Para terminar, veja o que estava por detrás do encontro. Aquela mulher vai buscar água de poço, e sai de lá com “água viva”, tanto que o texto, nos seus detalhes, nos mostra no vers. de nº 28(10) que o seu “cântaro” ou a “bilha”, ficou para traz. Mais não é só isso. A samaritana vai pecadora e volta perdoada, na verdade cheia de graça, vai perdida e volta salva. Assim é o nosso Deus, Ele sempre nos encontra nos nossos desencontros, nos nossos revés, nas nossas lutas, na nossa falta de perspectiva de um novo amanhã. Todavia não se esqueça, que Ele agora esta batendo na porta do seu coração, eu não sei à hora em que você vai ler esse artigo, mais não se esqueça que a hora de Jesus é perfeita, é Ele quem a faz. Então meu amado ou minha amada permita que ele te surpreenda, anunciando a ti “coisas grandes e ocultas que ainda não sabes”(11).

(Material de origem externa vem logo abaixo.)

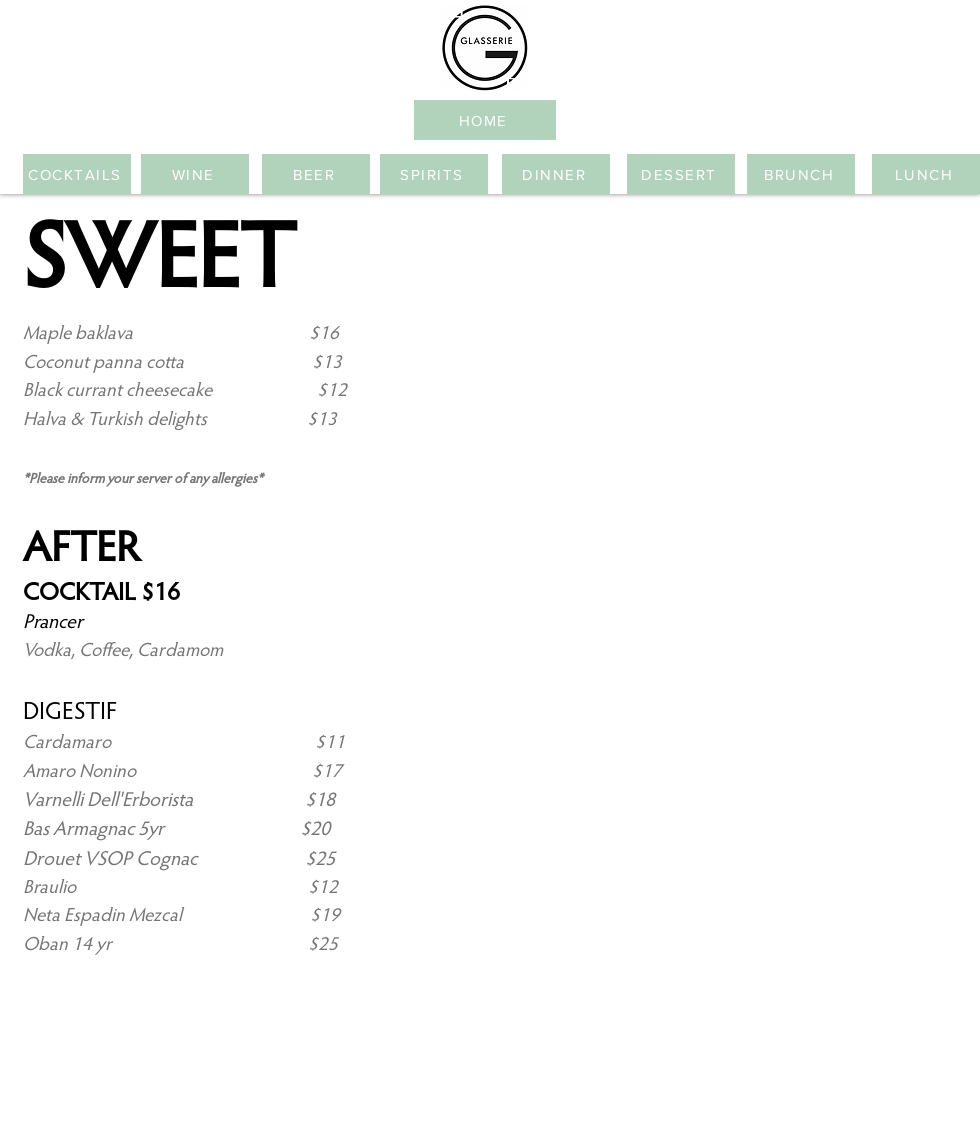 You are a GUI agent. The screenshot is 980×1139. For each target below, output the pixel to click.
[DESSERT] (681, 174)
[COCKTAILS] (77, 174)
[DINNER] (556, 174)
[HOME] (485, 120)
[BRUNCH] (801, 174)
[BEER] (316, 174)
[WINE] (195, 174)
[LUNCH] (926, 174)
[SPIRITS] (434, 174) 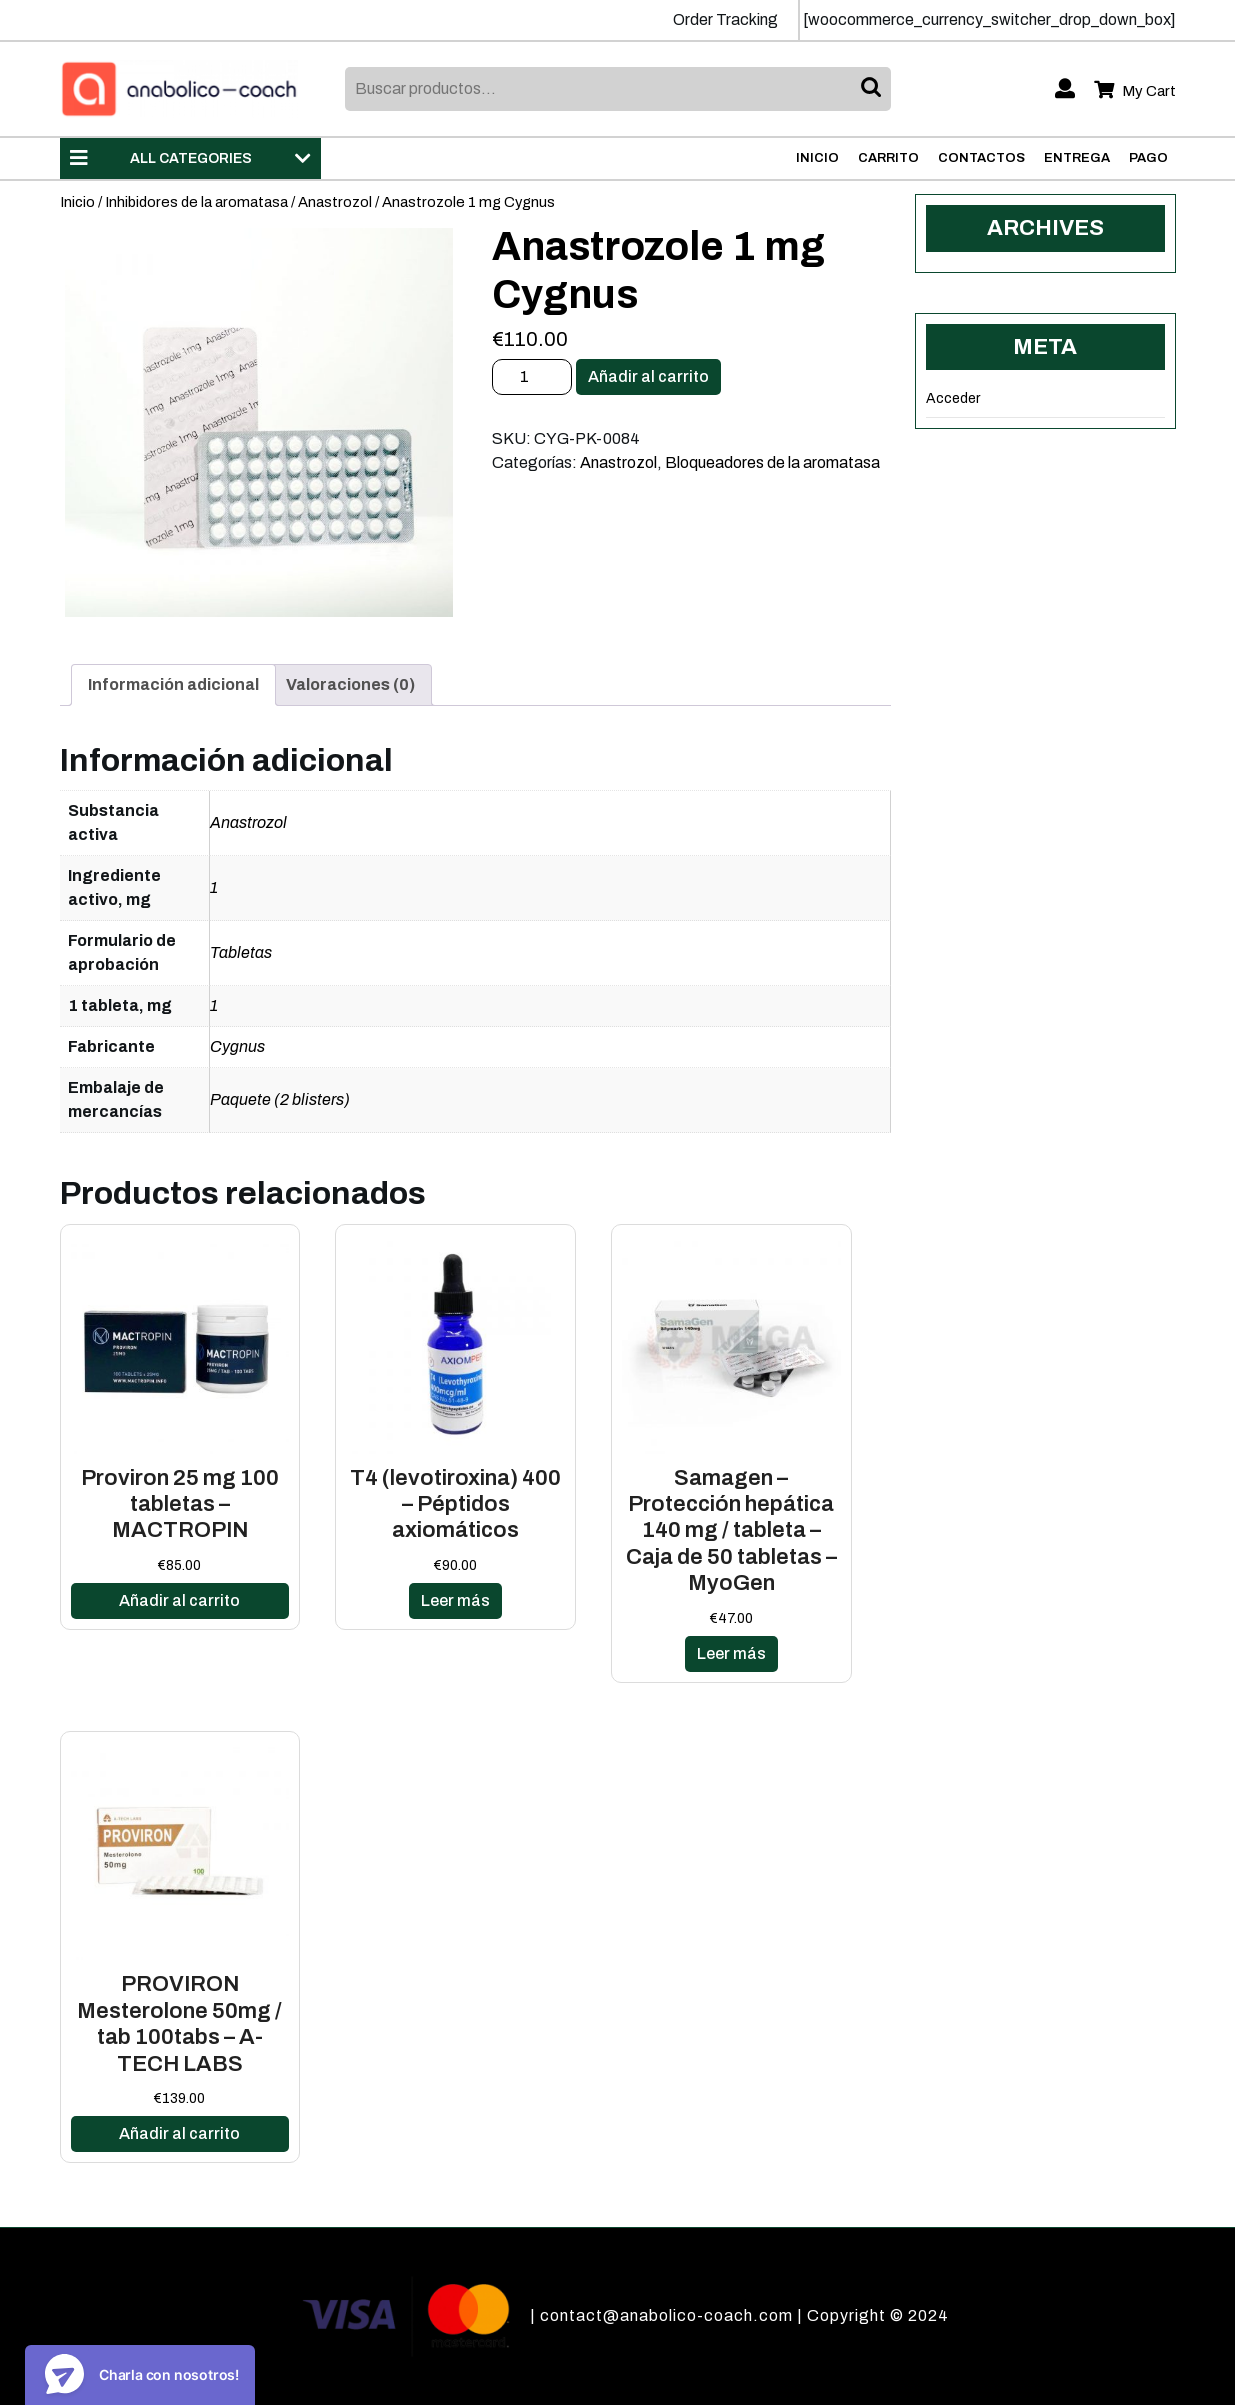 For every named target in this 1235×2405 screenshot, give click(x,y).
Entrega (1077, 158)
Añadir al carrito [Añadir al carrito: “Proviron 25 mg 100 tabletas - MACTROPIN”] (179, 1600)
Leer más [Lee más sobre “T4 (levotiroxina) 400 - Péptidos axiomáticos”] (455, 1600)
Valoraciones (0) (350, 684)
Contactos (981, 158)
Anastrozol (335, 202)
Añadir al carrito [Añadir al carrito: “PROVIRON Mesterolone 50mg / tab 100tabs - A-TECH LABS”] (179, 2133)
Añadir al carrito (648, 376)
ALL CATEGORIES (190, 158)
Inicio (817, 158)
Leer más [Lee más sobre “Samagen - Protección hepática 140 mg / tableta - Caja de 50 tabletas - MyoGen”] (731, 1653)
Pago (1148, 158)
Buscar (873, 89)
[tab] (173, 685)
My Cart (1135, 91)
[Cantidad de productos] (532, 377)
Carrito (888, 158)
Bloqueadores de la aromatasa (772, 462)
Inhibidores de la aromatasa (196, 202)
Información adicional (173, 684)
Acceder (953, 398) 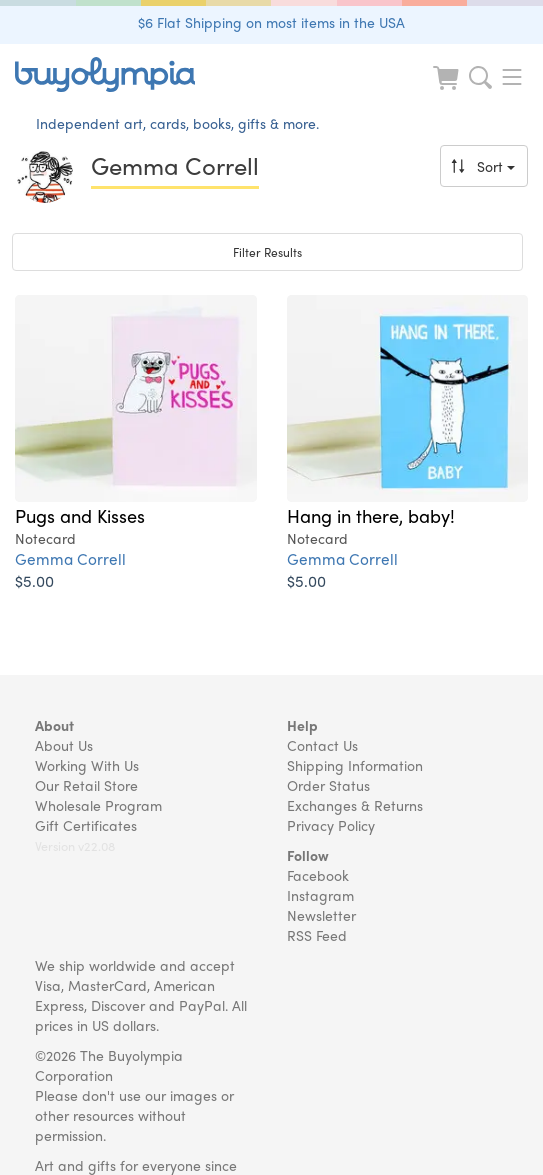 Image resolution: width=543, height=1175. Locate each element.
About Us (64, 745)
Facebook (318, 875)
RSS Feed (317, 935)
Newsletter (321, 915)
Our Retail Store (86, 785)
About (54, 725)
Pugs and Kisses (80, 515)
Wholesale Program (98, 805)
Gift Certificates (86, 825)
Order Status (328, 785)
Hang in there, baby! (371, 515)
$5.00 (34, 580)
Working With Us (87, 765)
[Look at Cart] (448, 90)
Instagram (320, 895)
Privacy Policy (331, 825)
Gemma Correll (70, 558)
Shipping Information (355, 765)
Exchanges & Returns (355, 805)
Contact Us (322, 745)
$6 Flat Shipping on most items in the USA (271, 22) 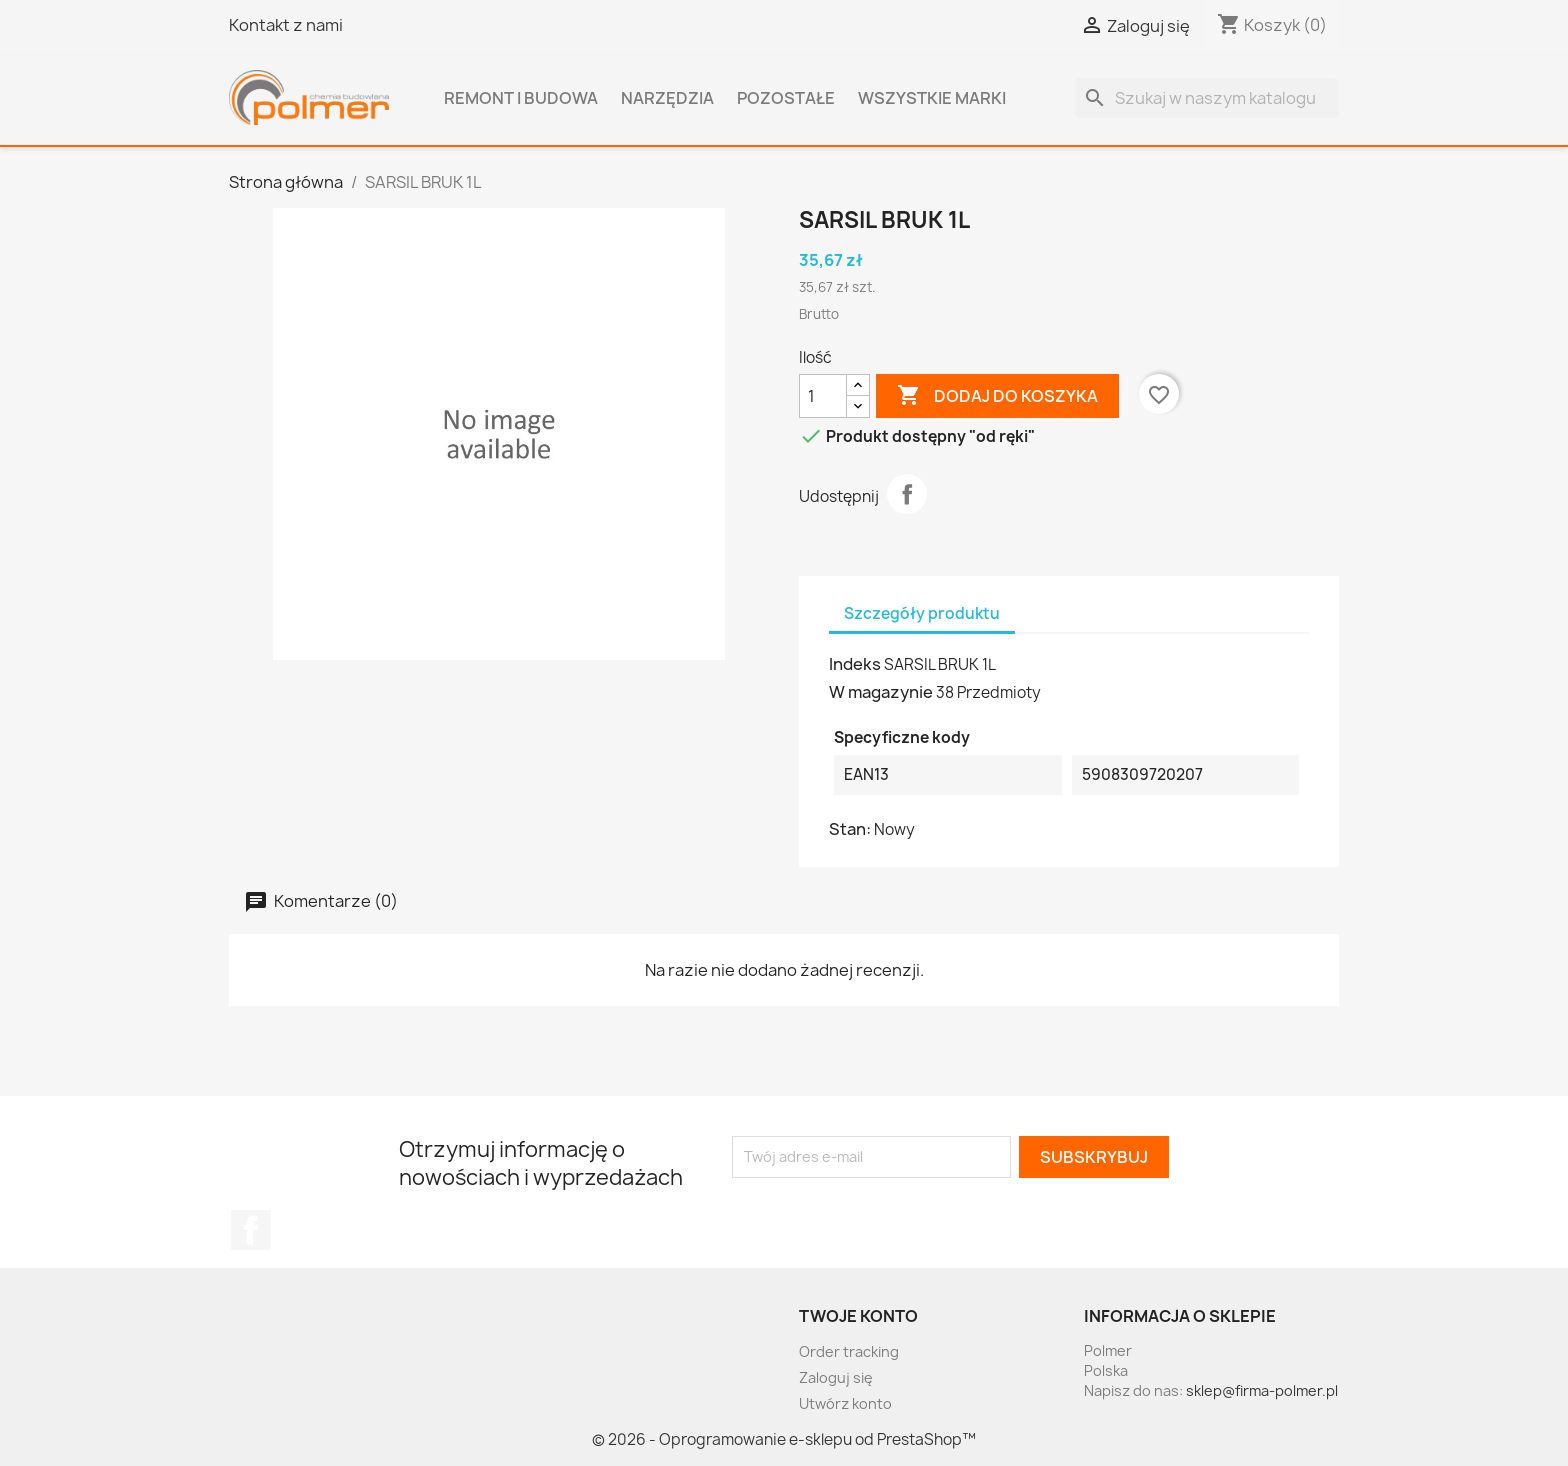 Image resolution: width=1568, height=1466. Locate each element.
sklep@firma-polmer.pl (1262, 1390)
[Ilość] (823, 396)
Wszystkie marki (932, 98)
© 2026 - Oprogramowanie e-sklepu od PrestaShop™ (784, 1439)
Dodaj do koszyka (997, 396)
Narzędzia (667, 98)
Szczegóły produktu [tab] (922, 613)
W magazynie (881, 692)
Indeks (855, 664)
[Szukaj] (1207, 98)
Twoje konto (858, 1316)
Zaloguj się (836, 1377)
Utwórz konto (845, 1403)
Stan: (850, 829)
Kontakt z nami (286, 25)
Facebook (251, 1230)
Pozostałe (786, 98)
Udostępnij (907, 494)
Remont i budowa (521, 98)
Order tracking (849, 1351) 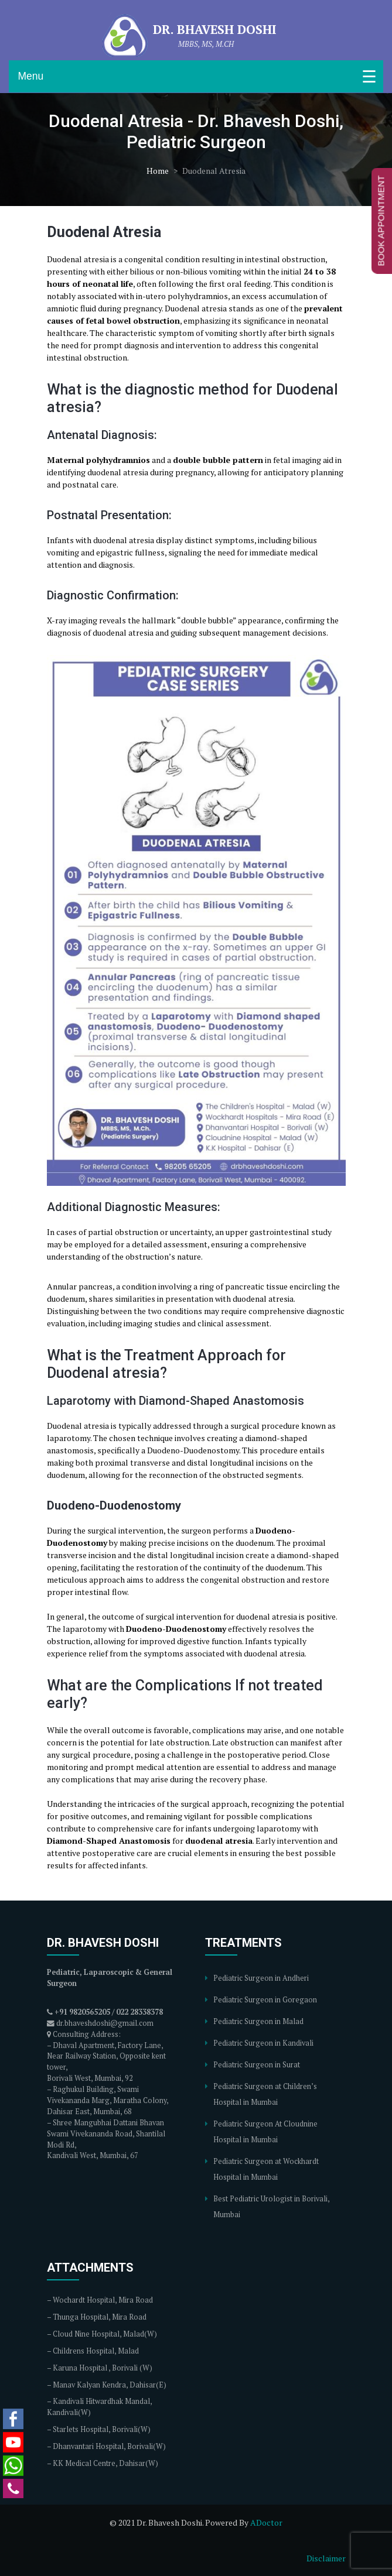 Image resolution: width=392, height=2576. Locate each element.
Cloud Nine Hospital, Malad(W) (105, 2334)
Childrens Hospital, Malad (96, 2351)
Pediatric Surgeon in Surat (256, 2065)
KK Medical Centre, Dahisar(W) (105, 2463)
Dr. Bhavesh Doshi (215, 29)
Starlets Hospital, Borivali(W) (102, 2429)
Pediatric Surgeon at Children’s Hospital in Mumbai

Deus te abençoe, em nome de Jesus Cristo, e te faça crescer na unidade da fé através da força do seu Espírito Santo.

Temos escrito muitos artigos, e esses são endereçados a todos, pois não sabemos até onde eles têm chegado. Entretanto eu gostaria de oferecer esse artigo em especial à amada Elizabeth Torres e a todos aqueles que fizeram e fazem do “encontro” com Cristo um jorrar de águas vivas por todo seu caminhar.

Amada Elizabeth, hoje eu te conheço apenas de ouvir falar, mas espero, em Cristo Jesus, que um dia ele me conceda a graça de caminharmos juntos em uma só fé, como um só rebanho, e o melhor: ouvindo a voz de um só Senhor.


Um grande abraço. Pastor Alexandre Vitaliano.

Referências:
1. Antonio Frederico de Castro Alves. Conhecido como o poeta dos escravos.
2. Trecho da música “Encontros e Despedidas” de autoria de Milton Nascimento e Fernando Brant.
3. Evangelho de João cap. 15 versículo de nº 16
4. Evangelho de João cap.4 versículos de nº 17-18.
5. Evangelho de João cap.4 versículo de nº 41.
6. Evangelho de João cap.4 versículo de nº 42.
7. Carta do Apocalipse cap.3 versículo de nº20.
8. Evangelho de João cap.15 versículo de nº 5.
9. Evangelho de João cap.1 versículo de nº11.
10. Evangelho de João cap.4 versículo 28.
11. Livro do profeta Isaías cap. 48 versículo 6.